I eat lunch daily with them, and a sampling of mathematicians and chemists, every day. Otherwise, I don't "hang out" too much, go to virtual or brick-and-mortar clubs, or get too involved in in-person or virtual forums beyond the handful of blogs I follow and the events at my UU Church.
So Robert Hooker's post about identity in Second Life and his feelings that it does not capture one tenet of Postmoderism, Donna Haraway's "Cyborg" from her famous manifesto, got me thinking about what virtual worlds do mean for me. Sometimes I'm happiest when there's not another avatar in sight, as has been the case for my SL road-trips (I'm considering continuing that little series, since I rather miss it).
I discovered a connection that I've been trying to articulate for a while in two articles, one in press and one about to go to the editors, about collaboration. Here's what I said in reply to Robert at his blog, as Hiro Pendragon and I both sought clarity about some of Robert's claims:
I'm not in Hiro's league as a builder, and I cannot script, but whenever I get bored with virtual worlds, I build. If you want social-constructivist epistemology that's at the core of Postmodern pedagogy in my field, writing, do a collaborative build with others and then make an immersive simulation.I had been bored in SL for a long time before I moved my educational activities to Jokaydia Grid, where I'm building everything almost from scratch.
That's a pretty Postmodern move, appropriating the tools a corporation provides to make something new, even subversive, and ephemeral, one of Hakim Bey's TAZs.
So I've begun to focus less on the avatar and more what avatars (and the users driving them) create.
At the Virtual House of Usher, I've done little with the avatar of Roderick Usher, other than making his hair messy and giving him a nicely "Roman" nose.
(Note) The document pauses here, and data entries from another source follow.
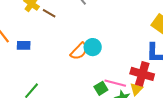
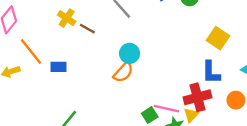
cyan circle: (93, 47) -> (130, 53), moved
red cross: (142, 74) -> (197, 97), turned -30

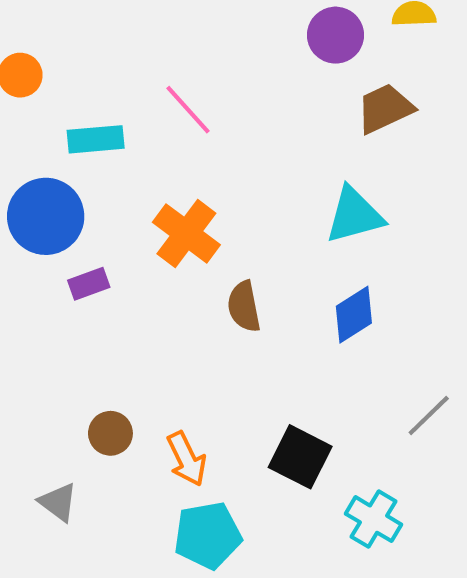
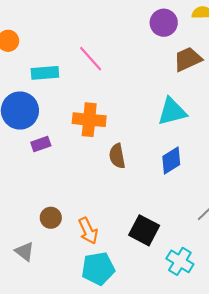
orange cross: (186, 233) -> (89, 120), turned -32

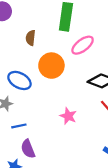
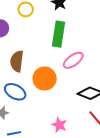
brown semicircle: (31, 38) -> (17, 61), moved, size x1.5

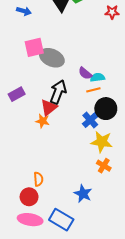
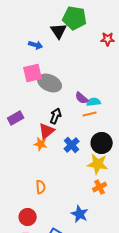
blue arrow: (24, 11) -> (36, 45), moved
black arrow: (58, 92) -> (56, 116), size x0.7
black circle: (106, 109) -> (102, 143), moved
blue cross: (90, 120) -> (72, 145), moved
orange cross: (104, 166) -> (100, 187), turned 32
orange semicircle: (38, 179) -> (41, 187), moved

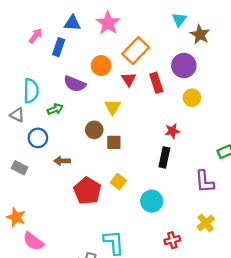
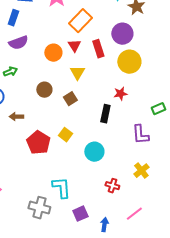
orange circle: (101, 66) -> (53, 53), moved
purple semicircle: (75, 84) -> (18, 43), moved, turned -42
yellow circle: (192, 98) -> (129, 62), size x1.5
yellow triangle: (113, 107) -> (77, 73), moved
red star: (172, 131) -> (120, 94), moved
brown square: (114, 142) -> (70, 99), moved, turned -32
red cross: (172, 240) -> (112, 186), turned 32

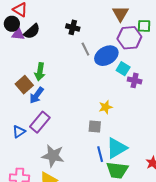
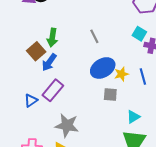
gray line: (85, 49) -> (94, 36), moved
blue ellipse: (106, 56) -> (103, 68), moved
cyan triangle: (117, 148) -> (133, 117), size x0.6
blue line: (100, 154) -> (143, 76), moved

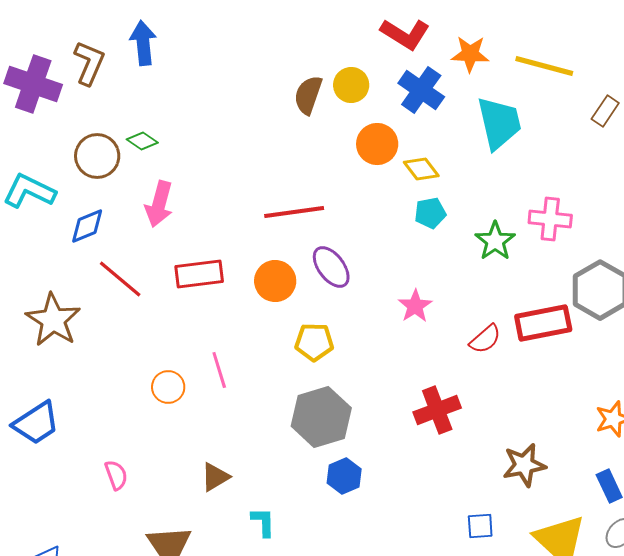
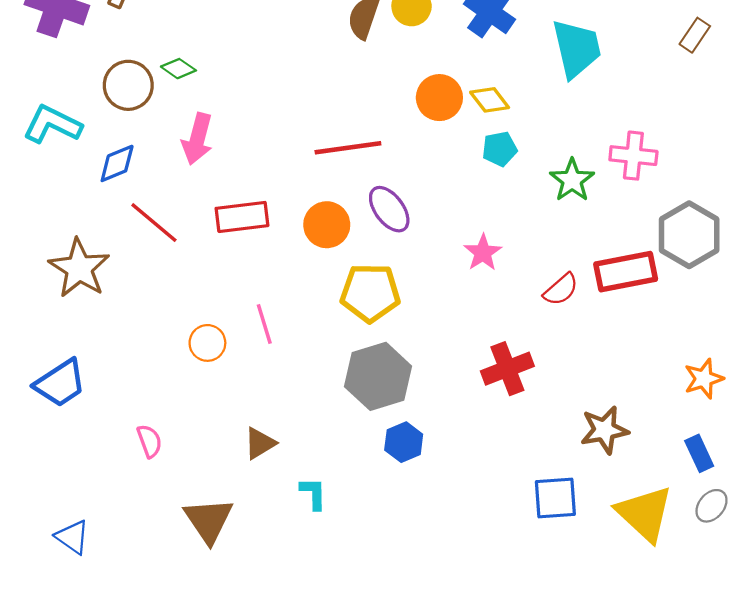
orange circle: (377, 144) -> (439, 98), moved
yellow pentagon: (314, 342) -> (370, 293), size x1.4
blue square: (480, 526) -> (555, 498), size x1.5

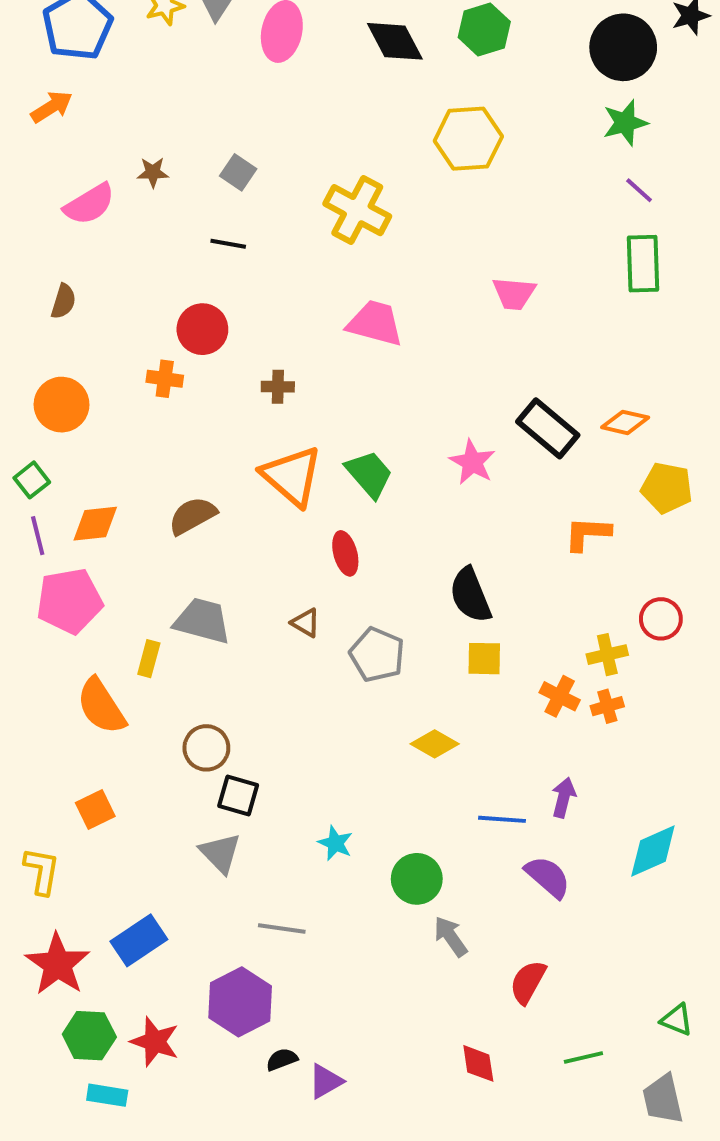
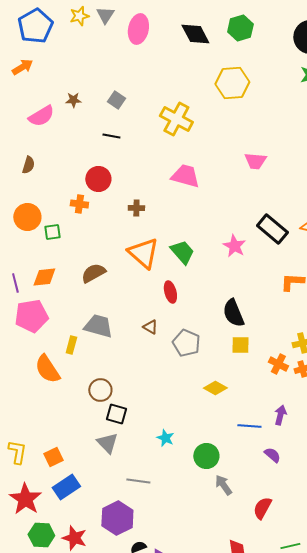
green square: (32, 480) -> (52, 232), moved, turned 30
orange square: (95, 809) -> (53, 457), moved
purple semicircle: (548, 877) -> (272, 455), size x0.7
He is bone-stock. Instead, the build has been the identity I'm crafting. Poe's House appeared to be sentient, and its "leaden" presence influences the fate of all three characters in the tale.
I've never been bored, even once, while making things. Next week I'll be helping to build a cedar closet in the physical world and sticking the final bits on the exterior of Usher. Both will be nearly solitary pursuits and, like writing itself, rewarding only insofar as they lead to more creations.